In your copy, set down the entries exactly and exclude the pictures.

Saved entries
^^^^^^^^^^^^^^^^
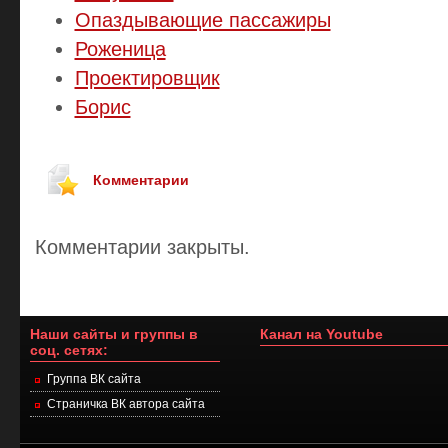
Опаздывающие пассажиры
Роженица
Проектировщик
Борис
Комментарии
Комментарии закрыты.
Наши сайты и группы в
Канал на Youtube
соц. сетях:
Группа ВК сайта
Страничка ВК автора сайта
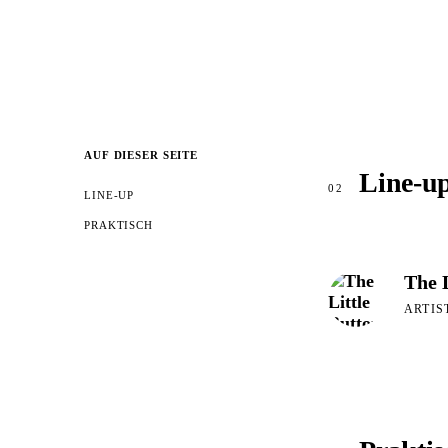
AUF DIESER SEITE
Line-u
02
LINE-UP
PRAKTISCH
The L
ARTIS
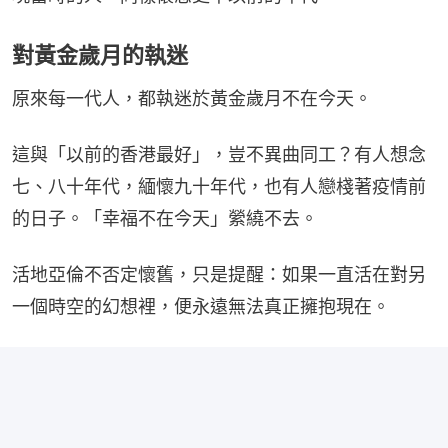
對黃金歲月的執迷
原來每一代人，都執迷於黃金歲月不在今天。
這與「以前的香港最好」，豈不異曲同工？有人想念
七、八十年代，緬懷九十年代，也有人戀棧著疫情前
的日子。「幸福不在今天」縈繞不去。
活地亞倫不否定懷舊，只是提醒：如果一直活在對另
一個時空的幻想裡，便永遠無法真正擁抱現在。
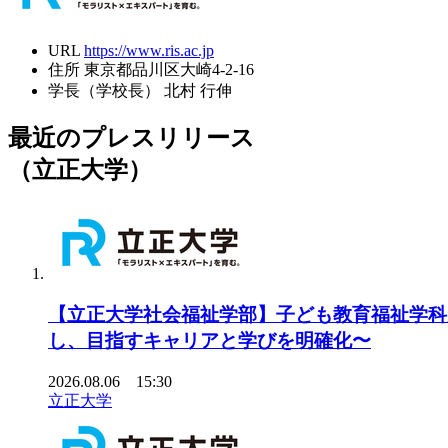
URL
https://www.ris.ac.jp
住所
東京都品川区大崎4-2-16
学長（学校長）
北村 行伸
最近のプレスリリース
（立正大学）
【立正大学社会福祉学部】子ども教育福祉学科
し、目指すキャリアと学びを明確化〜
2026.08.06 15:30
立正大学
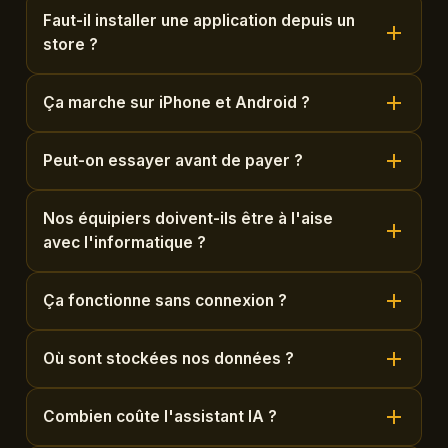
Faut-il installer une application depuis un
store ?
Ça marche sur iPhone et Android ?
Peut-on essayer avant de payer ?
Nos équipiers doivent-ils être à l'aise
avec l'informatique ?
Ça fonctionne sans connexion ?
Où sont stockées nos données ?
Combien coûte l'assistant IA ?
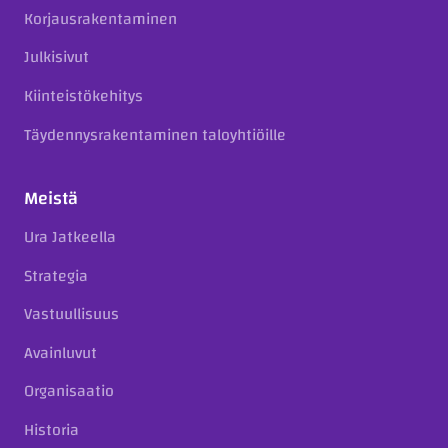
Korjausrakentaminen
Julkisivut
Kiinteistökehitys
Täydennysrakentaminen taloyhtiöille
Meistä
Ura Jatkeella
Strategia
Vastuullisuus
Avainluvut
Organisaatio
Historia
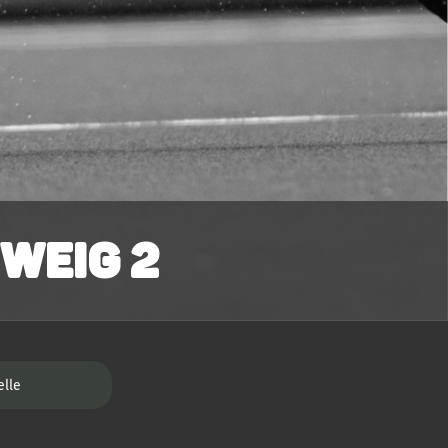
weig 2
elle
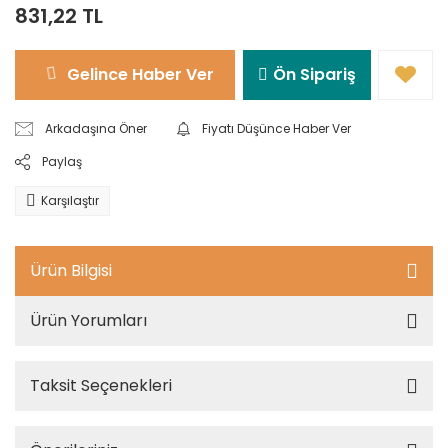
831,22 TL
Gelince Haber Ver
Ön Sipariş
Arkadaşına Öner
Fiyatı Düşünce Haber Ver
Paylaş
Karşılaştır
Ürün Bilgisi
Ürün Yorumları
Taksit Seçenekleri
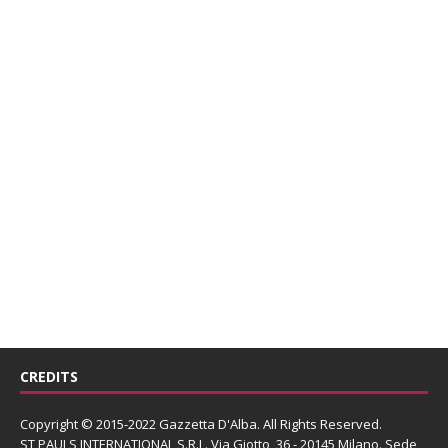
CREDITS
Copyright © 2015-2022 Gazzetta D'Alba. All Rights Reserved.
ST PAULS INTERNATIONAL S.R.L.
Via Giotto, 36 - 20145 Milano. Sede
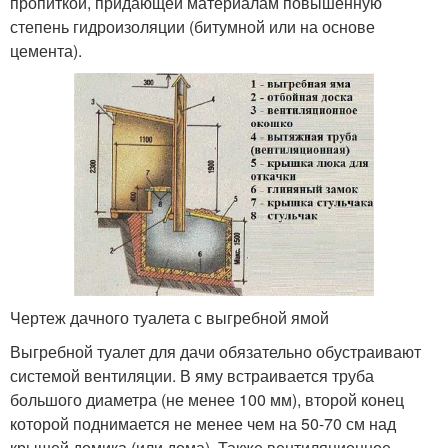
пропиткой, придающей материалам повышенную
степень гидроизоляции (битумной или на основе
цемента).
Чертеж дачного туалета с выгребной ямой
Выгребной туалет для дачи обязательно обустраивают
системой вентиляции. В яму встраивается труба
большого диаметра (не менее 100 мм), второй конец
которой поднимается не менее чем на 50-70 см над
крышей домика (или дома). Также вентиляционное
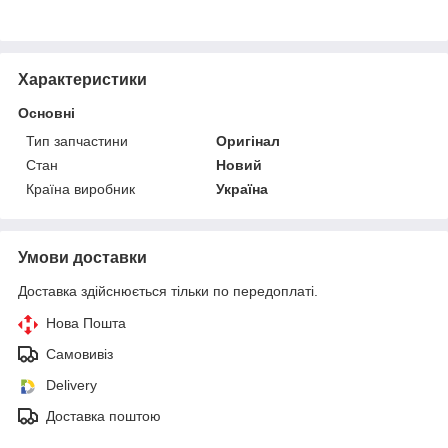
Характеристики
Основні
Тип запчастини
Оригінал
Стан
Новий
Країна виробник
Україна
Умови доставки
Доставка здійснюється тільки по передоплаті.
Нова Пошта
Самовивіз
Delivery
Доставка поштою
^^^^^^^^^^^^^^^^
(Result of the task):
Опаздывающие пассажиры
Роженица
Проектировщик
Борис
Комментарии
Комментарии закрыты.
Наши сайты и группы в
Канал на Youtube
соц. сетях:
Группа ВК сайта
Страничка ВК автора сайта
AUF DIESER SEITE
Line-u
02
LINE-UP
PRAKTISCH
The L
ARTIS
對黃金歲月的執迷
原來每一代人，都執迷於黃金歲月不在今天。
這與「以前的香港最好」，豈不異曲同工？有人想念
七、八十年代，緬懷九十年代，也有人戀棧著疫情前
的日子。「幸福不在今天」縈繞不去。
活地亞倫不否定懷舊，只是提醒：如果一直活在對另
一個時空的幻想裡，便永遠無法真正擁抱現在。
URL
https://www.ris.ac.jp
住所
東京都品川区大崎4-2-16
学長（学校長）
北村 行伸
最近のプレスリリース
（立正大学）
【立正大学社会福祉学部】子ども教育福祉学科
し、目指すキャリアと学びを明確化〜
2026.08.06 15:30
立正大学
Faut-il installer une application depuis un
store ?
Ça marche sur iPhone et Android ?
Peut-on essayer avant de payer ?
Nos équipiers doivent-ils être à l'aise
avec l'informatique ?
Ça fonctionne sans connexion ?
Où sont stockées nos données ?
Combien coûte l'assistant IA ?
Korjausrakentaminen
Julkisivut
Kiinteistökehitys
Täydennysrakentaminen taloyhtiöille
Meistä
Ura Jatkeella
Strategia
Vastuullisuus
Avainluvut
Organisaatio
Historia
weig 2
elle
831,22 TL
Gelince Haber Ver
Ön Sipariş
Arkadaşına Öner
Fiyatı Düşünce Haber Ver
Paylaş
Karşılaştır
Ürün Bilgisi
Ürün Yorumları
Taksit Seçenekleri
CREDITS
Copyright © 2015-2022 Gazzetta D'Alba. All Rights Reserved.
ST PAULS INTERNATIONAL S.R.L.
Via Giotto, 36 - 20145 Milano. Sede
пропиткой, придающей материалам повышенную
степень гидроизоляции (битумной или на основе
цемента).
Чертеж дачного туалета с выгребной ямой
Выгребной туалет для дачи обязательно обустраивают
системой вентиляции. В яму встраивается труба
большого диаметра (не менее 100 мм), второй конец
которой поднимается не менее чем на 50-70 см над
крышей домика (или дома). Также вентиляционное
Характеристики
Основні
Тип запчастини
Оригінал
Стан
Новий
Країна виробник
Україна
Умови доставки
Доставка здійснюється тільки по передоплаті.
Нова Пошта
Самовивіз
Delivery
Доставка поштою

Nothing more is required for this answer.